Both SLX4 UBZ domains are required for the resolution of Holliday junctions

SLX4 is required for around one third of the sister chromatid exchanges (SCEs) induced by MMC in MEFs (Castor et al., 2013), and we next tested the effect of UBZ domain mutations on the occurrence of SCEs. As shown in Fig. 4C, MMC raises the frequency of SCEs in wild-type MEFs by around 2.5 fold. Compared with wild-type MEFs, Slx4^−/− MEFs showed ∼30% fewer SCEs after treatment with MMC, but this defect was rescued by wild-type SLX4 or SLX4-UBZ2*. No such rescue was observed with the version of SLX4 bearing mutations in UBZ-1 (Fig. 4C).

SLX4 is required for the nucleolytic resolution of Holliday junctions that escape dissolution by the BTR complex (Castor et al., 2013; Wyatt et al., 2013). We next examined the requirement of the SLX4 UBZ domains for resolution of Holliday junctions in this context.
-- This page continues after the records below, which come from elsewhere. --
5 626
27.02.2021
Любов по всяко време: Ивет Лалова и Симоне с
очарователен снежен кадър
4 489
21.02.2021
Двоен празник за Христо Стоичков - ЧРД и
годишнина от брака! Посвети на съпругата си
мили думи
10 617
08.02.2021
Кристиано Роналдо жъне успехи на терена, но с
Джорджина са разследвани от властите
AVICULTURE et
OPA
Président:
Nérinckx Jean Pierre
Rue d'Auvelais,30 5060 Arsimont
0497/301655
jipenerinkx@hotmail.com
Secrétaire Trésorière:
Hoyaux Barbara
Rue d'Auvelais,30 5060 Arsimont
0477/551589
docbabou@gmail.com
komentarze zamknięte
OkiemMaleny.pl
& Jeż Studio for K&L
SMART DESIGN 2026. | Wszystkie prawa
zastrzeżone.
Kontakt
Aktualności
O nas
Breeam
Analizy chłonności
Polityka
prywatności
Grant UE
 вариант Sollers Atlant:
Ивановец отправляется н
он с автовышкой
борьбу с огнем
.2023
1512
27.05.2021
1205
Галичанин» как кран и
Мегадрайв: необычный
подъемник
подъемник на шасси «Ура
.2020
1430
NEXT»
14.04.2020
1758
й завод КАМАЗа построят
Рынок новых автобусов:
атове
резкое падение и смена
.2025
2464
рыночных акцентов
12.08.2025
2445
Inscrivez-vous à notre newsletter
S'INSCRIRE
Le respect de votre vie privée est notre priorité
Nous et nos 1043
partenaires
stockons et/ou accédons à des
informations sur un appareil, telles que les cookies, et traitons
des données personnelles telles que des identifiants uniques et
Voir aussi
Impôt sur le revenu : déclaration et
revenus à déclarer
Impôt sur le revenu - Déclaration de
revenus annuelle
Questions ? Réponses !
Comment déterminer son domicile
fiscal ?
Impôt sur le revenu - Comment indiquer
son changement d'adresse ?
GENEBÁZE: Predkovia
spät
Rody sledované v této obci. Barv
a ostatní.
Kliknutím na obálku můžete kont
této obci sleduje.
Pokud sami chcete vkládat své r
Short hairpin (sh)RNA-expressing retroviruses were used to deplete BLM from Slx4^−/− MEFs (Castor et al., 2013) (supplementary material Fig. S4). Depletion of BLM from wild-type MEFs caused an increase of ∼2.5 fold in SCE frequency but this increase was severely blunted in Slx4^−/− MEFs (Fig. 4D). Wild-type SLX4 rescued this defect, but mutating either the first or the second UBZ domain completely prevented rescue (Fig. 4D). These data suggest that both of the UBZ domains in SLX4 are required for the resolution of Holliday junctions that escape dissolution.

In this study, we showed that the mutated form of SLX4 expressed in the cells of German siblings 457/1–3, which lacks all of the second UBZ domain and part of the first, is not recruited to sites of DNA damage. By analyzing the two domains individually, we found that UBZ-1, but not UBZ-2, binds to ubiquitin polymers, mediates recruitment of SLX4 to sites of PUVA-induced DNA damage and is essential for both efficient ICL repair and SCEs induced by ICLs in MEFs. Therefore, proper targeting of SLX4, mediated by UBZ-1, appears to be essential for ICL repair, and it is likely that failure to correctly target SLX4 explains the FA phenotype in patients 457/1-3.
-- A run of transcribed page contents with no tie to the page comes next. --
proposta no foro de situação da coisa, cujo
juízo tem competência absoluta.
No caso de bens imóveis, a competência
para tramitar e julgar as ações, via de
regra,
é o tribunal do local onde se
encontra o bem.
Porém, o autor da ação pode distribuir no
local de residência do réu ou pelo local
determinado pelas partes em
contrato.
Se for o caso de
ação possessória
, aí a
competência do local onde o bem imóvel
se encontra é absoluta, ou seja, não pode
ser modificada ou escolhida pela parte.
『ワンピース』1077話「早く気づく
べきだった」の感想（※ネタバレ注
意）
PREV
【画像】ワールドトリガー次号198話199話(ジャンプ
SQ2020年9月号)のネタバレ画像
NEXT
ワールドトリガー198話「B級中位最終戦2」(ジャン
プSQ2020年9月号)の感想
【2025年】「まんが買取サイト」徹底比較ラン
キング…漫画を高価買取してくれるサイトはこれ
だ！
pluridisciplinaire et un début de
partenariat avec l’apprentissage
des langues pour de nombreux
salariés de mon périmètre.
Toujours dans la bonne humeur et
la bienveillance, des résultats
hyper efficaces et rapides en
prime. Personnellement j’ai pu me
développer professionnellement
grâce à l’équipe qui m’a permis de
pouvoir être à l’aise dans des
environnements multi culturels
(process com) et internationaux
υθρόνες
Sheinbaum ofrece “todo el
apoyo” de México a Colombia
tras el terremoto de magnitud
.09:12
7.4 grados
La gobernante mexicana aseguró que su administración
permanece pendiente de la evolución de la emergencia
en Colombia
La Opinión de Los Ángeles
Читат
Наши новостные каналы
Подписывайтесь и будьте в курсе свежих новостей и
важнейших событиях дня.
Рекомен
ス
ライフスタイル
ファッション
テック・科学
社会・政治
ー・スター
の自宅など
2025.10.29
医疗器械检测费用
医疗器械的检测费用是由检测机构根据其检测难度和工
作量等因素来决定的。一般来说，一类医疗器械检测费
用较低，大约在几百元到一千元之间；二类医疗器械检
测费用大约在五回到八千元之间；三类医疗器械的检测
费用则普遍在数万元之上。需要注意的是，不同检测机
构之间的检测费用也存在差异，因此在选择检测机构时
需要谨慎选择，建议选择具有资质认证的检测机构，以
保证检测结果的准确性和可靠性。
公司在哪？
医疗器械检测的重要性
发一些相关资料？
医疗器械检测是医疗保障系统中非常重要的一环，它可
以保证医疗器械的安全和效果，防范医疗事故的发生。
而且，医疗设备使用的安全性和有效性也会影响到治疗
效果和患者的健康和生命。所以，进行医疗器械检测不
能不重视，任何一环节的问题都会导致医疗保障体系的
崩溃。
What is the ubiquitylated ligand at sites of DNA damage that recruits SLX4 through UBZ-1? The mono-ubiquitylated form of FANCD2 was reported to be required for the formation of foci in DT-40 chicken cells exposed to MMC (Yamamoto et al., 2011). In the present study, we found that the recruitment of SLX4 to sites of DNA damage induced in this manner occurs normally in cells that lack FANCD2 and in cells lacking RAD18, which is required for FANCD2 ubiquitylation (Geng et al., 2010; Song et al., 2010). These data are consistent with our observation that SLX4 only binds to poly-ubiquitin chains of at least six ubiquitin moieties, whereas FANCD2 is mono-ubiquitylated, not poly-ubiquitylated. We predict that there exists a poly-ubiquitylated ligand that recruits SLX4 to sites of ICLs. It will be interesting to identify this protein as well as the relevant E3 ligase involved, which appears to be distinct from any of the E3 ligases previously implicated in ICL repair.
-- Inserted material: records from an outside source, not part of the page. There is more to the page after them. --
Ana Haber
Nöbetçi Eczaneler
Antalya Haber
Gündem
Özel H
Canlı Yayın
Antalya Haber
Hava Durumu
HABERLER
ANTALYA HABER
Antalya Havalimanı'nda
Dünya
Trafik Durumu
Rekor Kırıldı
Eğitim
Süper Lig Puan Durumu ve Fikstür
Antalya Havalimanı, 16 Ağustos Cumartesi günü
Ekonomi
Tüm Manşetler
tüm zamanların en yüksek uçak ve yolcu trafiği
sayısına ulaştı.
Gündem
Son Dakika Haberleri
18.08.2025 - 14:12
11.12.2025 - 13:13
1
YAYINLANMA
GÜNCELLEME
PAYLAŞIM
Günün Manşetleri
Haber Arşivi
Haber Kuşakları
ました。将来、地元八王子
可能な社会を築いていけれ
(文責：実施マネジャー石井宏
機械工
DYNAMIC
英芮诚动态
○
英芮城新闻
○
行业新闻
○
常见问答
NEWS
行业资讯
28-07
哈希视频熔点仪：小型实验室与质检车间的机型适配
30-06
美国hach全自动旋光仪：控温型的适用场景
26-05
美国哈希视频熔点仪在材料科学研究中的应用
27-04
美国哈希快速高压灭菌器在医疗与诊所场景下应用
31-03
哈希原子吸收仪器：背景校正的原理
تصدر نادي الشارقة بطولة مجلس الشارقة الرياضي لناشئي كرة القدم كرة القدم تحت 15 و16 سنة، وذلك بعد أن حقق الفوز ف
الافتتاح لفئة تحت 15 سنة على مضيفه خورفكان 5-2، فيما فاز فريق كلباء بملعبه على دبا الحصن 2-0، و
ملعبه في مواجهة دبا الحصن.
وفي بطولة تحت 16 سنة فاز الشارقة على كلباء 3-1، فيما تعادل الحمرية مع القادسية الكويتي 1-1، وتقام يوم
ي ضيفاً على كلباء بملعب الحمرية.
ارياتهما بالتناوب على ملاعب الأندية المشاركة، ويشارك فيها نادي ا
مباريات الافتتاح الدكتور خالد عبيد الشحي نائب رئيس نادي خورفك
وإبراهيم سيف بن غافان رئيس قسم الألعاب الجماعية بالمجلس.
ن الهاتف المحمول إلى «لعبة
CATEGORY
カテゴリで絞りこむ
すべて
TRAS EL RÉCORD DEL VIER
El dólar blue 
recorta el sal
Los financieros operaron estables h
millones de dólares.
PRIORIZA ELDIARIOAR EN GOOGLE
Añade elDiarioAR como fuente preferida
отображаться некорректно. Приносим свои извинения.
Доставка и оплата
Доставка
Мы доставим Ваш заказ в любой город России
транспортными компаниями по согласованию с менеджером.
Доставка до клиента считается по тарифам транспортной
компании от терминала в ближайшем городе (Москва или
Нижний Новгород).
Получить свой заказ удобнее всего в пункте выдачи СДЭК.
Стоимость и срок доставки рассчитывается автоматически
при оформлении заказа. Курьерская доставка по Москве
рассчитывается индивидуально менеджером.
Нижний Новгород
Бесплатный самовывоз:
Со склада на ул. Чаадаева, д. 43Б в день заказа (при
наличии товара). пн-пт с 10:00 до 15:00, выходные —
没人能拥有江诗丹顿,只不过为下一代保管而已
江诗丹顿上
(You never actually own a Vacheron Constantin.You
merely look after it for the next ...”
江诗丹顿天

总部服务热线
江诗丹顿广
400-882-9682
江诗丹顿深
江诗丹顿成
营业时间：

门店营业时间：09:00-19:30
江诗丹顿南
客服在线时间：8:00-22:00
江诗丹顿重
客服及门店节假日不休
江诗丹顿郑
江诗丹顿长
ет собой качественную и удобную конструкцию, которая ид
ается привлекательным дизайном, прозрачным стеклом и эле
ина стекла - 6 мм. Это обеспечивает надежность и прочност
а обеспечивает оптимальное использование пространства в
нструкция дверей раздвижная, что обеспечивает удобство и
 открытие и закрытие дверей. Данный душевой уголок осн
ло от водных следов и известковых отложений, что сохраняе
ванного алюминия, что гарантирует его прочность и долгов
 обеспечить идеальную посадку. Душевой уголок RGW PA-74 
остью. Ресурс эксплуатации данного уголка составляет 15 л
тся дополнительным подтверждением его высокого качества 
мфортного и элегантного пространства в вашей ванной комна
Although SLX4 UBZ-2 is dispensable for ICL repair, it is required, together with UBZ-1, for the resolution of Holliday junctions that escape dissolution by the BTR complex. Recent data from our lab suggests that the role of the SLX4 complex in repairing ICLs is independent of Holliday junction cleavage and probably reflects the cleavage of alternative branched DNA repair intermediates (Castor et al., 2013). The observation in the present study that SLX4 UBZ-2 is required for the resolution of Holliday junctions that escape dissolution by BTR, but not for ICL repair, is consistent with this idea. Even though UBZ-2 appears to have all of the residues necessary for ubiquitin binding, it does not bind to mono-ubiquitin or to K48- or K63-linked poly-ubiquitin chains in vitro (Fig. 2). It is possible, however, that this domain binds to atypical poly-ubiquitin chains such as K11, K27 or K33 linkages or to a ubiquitin-like domain in the protein that recruits SLX4 to sites of DNA damage. Finding the ligands for both of the SLX4 UBZ domains will be an interesting area of investigation.